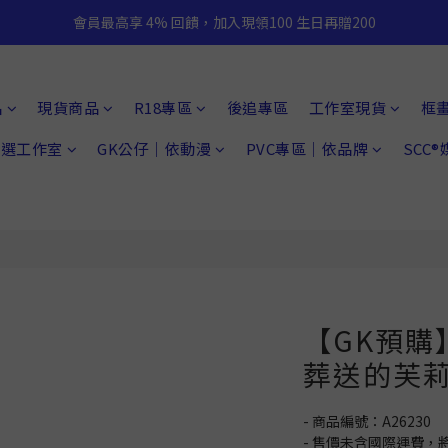
會員最高享 4% 回饋，加入現領100 生日再贈200
品
現貨商品
R18專區
後追專區
工作室現貨
框
 精選工作室
GK公仔｜依動漫
PVC專區｜依品牌
SCC
【GK預購
葬送的芙
- 商品編號：A26230
- 售價未含國際運費，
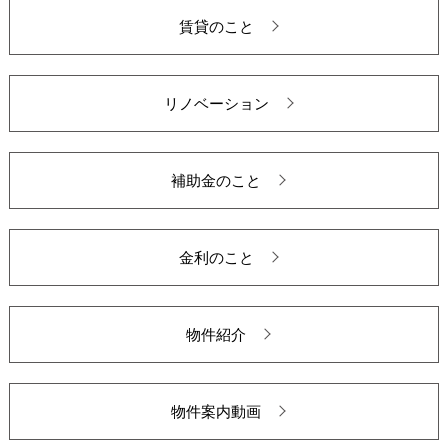
賃貸のこと
リノベーション
補助金のこと
金利のこと
物件紹介
物件案内動画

§ Task objective: Reproduce all of the data exactly; the pictures do not belong in the copy.

§ Reply to the exercise:
會員最高享 4% 回饋，加入現領100 生日再贈200
品
現貨商品
R18專區
後追專區
工作室現貨
框
 精選工作室
GK公仔｜依動漫
PVC專區｜依品牌
SCC
【GK預購
葬送的芙
- 商品編號：A26230
- 售價未含國際運費，
賃貸のこと
リノベーション
補助金のこと
金利のこと
物件紹介
物件案内動画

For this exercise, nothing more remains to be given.